Khusus saya lebih sering atau lebih mudah dalam menulis sesuatu yang berdasar pemikiran. Seperti opini atau essay. Semua mengawang di dalam kepala dan tinggal dituangkan. Tapi hal itu juga menjadi sebuah kekurangan, saking ingin orisinil atau sangat idealis, kadang pikiran menjadi buntu. Meskipun ide itu sudah muncul ke kepala, pengembangannya bisa saja berjalan lambat dan bisa terhenti di tengah jalan. Lalu kembali mencari tambahan inspirasi atau mencari bahan-bahan penunjang lainnya.

Advertisement

Ketika kamu sudah mulai perlahan sering menulis maka kamu akan bingung nantinya mau menulis apa. Dorongan untuk menulis itu kuat namun tidak diimbangi dengan kapasitas ide yang harusnya ikut melonjak. Saat dipaksakan ditulis, bisa-bisa malah sama kontennya dengan tulisan sebelumnya hanya berbeda tanda baca dan padanan kata saja. Itulah susahnya. Solusinya kadang mencari sebuah perisitwa sendiri baik melalui pengalaman atau research di media lain. Bisa mendapatkan sebuah ide dari sana, tetapi jikapun dapat, ide itu lambat sekali berkembangnya. Biasanya hanya gambaran besar saja. Kemudian perlahan bingung kembali apa yang ingin dituliskan. Kembali, akhirnya cari-cari bahan lagi.

Kemampuan setiap orang untuk menulis sebenarnya berbeda-beda. Tetapi yakin saja semua orang bisa menulis. Hanya saja tidak tahu harus memakai kata atau kalimat apa. Jadinya rancu atau bahkan tidak dimengerti sama sekali ketika menjadi sebuah tulisan. Ketika disuruh untuk menulis, biasanya terbayang ratusan kalimat dengan berpuluh-puluh halaman. Itu yang menjadi sebuah halangan untuk menulis. Padahal, satu kalimat saja, itu sudah merupakan tulisan. Hanyaa saja kita kadang mengenalnya sebagai “quotes” saja. Tetapi, kenyataanya itu ditulis bukan? tapi dengan singkat.

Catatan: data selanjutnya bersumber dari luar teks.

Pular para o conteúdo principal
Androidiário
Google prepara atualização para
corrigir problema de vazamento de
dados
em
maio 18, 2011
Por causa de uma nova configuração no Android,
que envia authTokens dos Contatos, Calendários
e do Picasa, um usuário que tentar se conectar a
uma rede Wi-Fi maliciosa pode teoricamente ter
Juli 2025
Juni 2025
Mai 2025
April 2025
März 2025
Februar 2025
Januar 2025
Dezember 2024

Maknanya dapat dan memang tidak menyusahkan. Itu saja pastinya sudah banyak orang yang melakukannya. Coba saja kumpulkan “quotes” yang sudah di upload ke medsos kalian dan gabungkan, bisa jadi buku malahan.   

Advertisement

Keinginan untuk menulis sebenarnya selalu ada dalam diri setiap orang. Sekarang cara penyampaiannya sudah sangat beragam, bukan hanya bentuk tulisan, bisa juga dilihat secara menyenangkan lewat rekayasa visual. Dulu tentunya kita (orang yang hidup pada zaman binder princess) seringkali menulis apa yang dialami setiap hari pada sebuah buku yang disebut buku diary. Dimulai dengan pembukaan yang begitu melegenda “Dear Diary”, kemudian kita akan menulis tentang apapun yang terjadi hari itu. Tentu saja yang berkesan seperti kejutan hadiah satelit palapa ketika baru keluar kamar mandi misalkan. Setelah itu, buku tersebut disimpan dan dijaga, hanya diri sendiri yang boleh membacanya. 

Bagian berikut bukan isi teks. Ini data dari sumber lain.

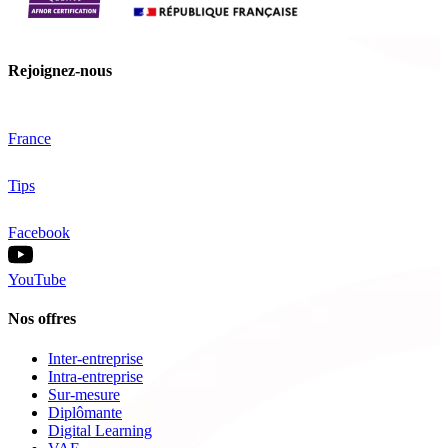
Rejoignez-nous
France
Tips
Facebook
YouTube
Nos offres
Inter-entreprise
Intra-entreprise
Sur-mesure
Diplômante
Digital Learning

Berbanding dengan sekarang. “Dear Diary” era revolusi teknologi 4.0 tidak lagi seprivasi dulu. Semua orang akan tahu apa aktivitas kamu seharian. Tentu saja dengan izin dari kamu juga untuk memberitahukannya. Semua orang dapat bercerita tentang apa yang ia alami dan semua orang bisa tahu hal itu dengan cepat tanpa harus mengendap-endap ketika jam pelajaran istirahat untuk mengambil buku diary yang diincar. Tentu saja keistimewaanya tetap sama. Dulu anggapan buku isitimewanya buku diary tentang cerita hidup kita sekarang beralih ke sebuah pajangan di linimasa. Tulisan-tulisan yang masih sama rasanya ditulis oleh orang yang sama. Zaman saja yang membedakannya.

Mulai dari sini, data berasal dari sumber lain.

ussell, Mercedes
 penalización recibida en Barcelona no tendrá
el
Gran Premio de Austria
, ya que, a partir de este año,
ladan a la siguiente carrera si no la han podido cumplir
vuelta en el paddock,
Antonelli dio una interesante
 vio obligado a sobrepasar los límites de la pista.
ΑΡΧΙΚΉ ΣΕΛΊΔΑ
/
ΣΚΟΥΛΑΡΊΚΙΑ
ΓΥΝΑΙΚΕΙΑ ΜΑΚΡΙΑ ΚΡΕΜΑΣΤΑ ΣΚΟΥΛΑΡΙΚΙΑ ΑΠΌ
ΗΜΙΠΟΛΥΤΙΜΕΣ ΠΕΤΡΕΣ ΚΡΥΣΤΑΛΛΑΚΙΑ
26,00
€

Semua orang bisa menulis dengan caranya. Tapi tentu saja ada ketentuan masing-masing pada tulisan-tulisan khusus. Selebihnya kamu berhak untuk menulis apapun. Tahu kah kamu situasi yang paling mudah saat ingin membuat tulisan? ketika terjadi badai di dalam hatimu. Apapun itu, mau badai yang menenggelamkan atau yang membawa matahari terang, sama saja. Kamu akan leluasa untuk mengekspresikan diri. Karena saat itu tulisanmu akan dipandu oleh perasaan dan bukan dengan otak. Ya kamu menulis berdasar perasaan tidak pakai otak.

Oleh sebab itu kamu akan lancar sekali dalam menuliskannya, di samping memang perasaan selalu mengalir deras dan memang otak kadang selalu sulit untuk berpikir keras. Baru, setelah badai itu reda dan kembali membaca tulisan-tulisan tersebut, maka kamu akan menyadari betapa bodohnya dirimu dulu.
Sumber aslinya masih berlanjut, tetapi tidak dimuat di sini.